Synthetic clinical encounters dataset (CUI-safe / no-PHI)¶
A fabricated healthcare encounter set for HIPAA-regulated and pharma workshops (Commercial CoE). Used as a Day-3 alternate workload.
No PHI — synthetic by construction
Every patient, encounter, provider, and diagnosis is machine-generated. No real patient data, MRNs, or PHI are present. Patient IDs are obviously synthetic (PT-…) and do not map to any real individual.
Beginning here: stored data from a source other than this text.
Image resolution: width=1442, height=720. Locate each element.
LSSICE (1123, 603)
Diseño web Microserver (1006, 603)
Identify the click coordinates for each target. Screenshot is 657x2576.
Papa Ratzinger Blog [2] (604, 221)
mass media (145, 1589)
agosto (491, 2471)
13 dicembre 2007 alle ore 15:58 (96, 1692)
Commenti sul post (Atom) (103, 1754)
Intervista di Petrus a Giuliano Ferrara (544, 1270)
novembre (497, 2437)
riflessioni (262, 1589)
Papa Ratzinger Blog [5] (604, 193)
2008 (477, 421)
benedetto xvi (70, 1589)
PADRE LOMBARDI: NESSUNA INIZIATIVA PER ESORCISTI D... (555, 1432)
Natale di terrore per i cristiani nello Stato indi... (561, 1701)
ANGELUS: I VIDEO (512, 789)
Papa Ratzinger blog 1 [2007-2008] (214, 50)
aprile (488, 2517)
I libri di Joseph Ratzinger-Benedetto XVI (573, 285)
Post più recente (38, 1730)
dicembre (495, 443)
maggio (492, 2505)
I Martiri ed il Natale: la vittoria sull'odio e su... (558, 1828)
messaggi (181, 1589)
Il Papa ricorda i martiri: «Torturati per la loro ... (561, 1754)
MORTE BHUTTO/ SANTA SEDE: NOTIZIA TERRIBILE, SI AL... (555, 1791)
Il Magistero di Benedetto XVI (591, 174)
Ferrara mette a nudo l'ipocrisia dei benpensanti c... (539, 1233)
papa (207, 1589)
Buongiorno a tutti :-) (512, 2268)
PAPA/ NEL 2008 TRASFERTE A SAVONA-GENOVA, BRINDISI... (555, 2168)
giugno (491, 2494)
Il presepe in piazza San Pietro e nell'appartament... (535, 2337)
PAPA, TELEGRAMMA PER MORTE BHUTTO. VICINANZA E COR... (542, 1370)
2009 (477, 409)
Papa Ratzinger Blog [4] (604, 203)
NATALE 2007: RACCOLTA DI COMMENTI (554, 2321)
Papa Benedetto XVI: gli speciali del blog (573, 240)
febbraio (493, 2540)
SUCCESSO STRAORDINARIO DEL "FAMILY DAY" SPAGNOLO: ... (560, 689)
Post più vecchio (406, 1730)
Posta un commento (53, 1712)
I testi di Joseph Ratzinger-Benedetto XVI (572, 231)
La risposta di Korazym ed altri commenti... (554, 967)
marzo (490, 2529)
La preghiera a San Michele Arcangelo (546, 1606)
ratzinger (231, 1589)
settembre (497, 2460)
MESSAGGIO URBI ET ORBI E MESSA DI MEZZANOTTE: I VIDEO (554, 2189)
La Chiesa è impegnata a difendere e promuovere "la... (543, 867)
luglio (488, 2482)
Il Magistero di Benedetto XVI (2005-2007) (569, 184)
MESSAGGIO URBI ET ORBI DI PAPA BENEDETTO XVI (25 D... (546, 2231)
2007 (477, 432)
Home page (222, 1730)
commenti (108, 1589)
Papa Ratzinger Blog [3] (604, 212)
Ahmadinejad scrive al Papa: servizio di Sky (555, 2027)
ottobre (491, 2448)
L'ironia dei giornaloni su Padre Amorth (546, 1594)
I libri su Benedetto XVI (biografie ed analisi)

This dataset is safe under HIPAA because it contains no protected health information — it is fabricated for instruction only.
Files¶
| File | Purpose | Rows (workshop size) |
|---|---|---|
encounters.csv | Encounter fact (Bronze source) | ~30,000 |
patients.csv | Synthetic patient dimension | ~5,000 |
providers.csv | Provider dimension | ~150 |
Schema — encounters¶
| Column | Type | Notes |
|---|---|---|
encounter_id | string (UUID) | Synthetic surrogate key |
patient_id | string | FK → patients.patient_id (e.g., PT-024189) |
provider_id | string | FK → providers.provider_id |
encounter_date | date | Synthetic, spread across ~1 year |
encounter_type | string | inpatient | outpatient | emergency | telehealth |
primary_dx_code | string | Synthetic ICD-10-like code (fabricated, not real coding) |
length_of_stay_days | int | 0 for outpatient/telehealth |
readmission_30d | boolean | Synthetic outcome label for the analytics lab |
Schema — patients¶
| Column | Type | Notes |
|---|---|---|
patient_id | string | PK (synthetic; not an MRN) |
age_band | string | 0-17 | 18-39 | 40-64 | 65+ (banded — never a DOB) |
sex | string | Generic category |
region | string | Generic label, never an address |
Schema — providers¶
| Column | Type | Notes |
|---|---|---|
provider_id | string | PK (synthetic; not an NPI) |
specialty | string | e.g., cardiology, family_medicine |
facility | string | Fabricated facility name |
Sample rows — encounters¶
encounter_id,patient_id,provider_id,encounter_date,encounter_type,primary_dx_code,length_of_stay_days,readmission_30d
9a1b...,PT-024189,PRV-0042,2026-02-11,inpatient,SYN-I50,4,true
8b2c...,PT-024189,PRV-0042,2026-03-02,outpatient,SYN-I50,0,false
7c3d...,PT-031007,PRV-0118,2026-02-15,emergency,SYN-J18,1,false
De-identification by design
Direct identifiers (names, MRNs, DOBs, addresses) are absent — not masked, absent. Age is banded; diagnosis codes are synthetic (SYN-…) prefixes, not real ICD-10. This keeps the dataset outside PHI scope entirely.
Lab use¶
- Day 3 (Transform, healthcare alternate): Bronze → Silver conforms encounter types; Silver → Gold builds
gold.readmission_rate_by_specialty(a common quality metric) using the syntheticreadmission_30dlabel. - Day 4 (Data Agent): ground an agent on the Gold quality tables for questions like "which specialty had the highest 30-day readmission rate".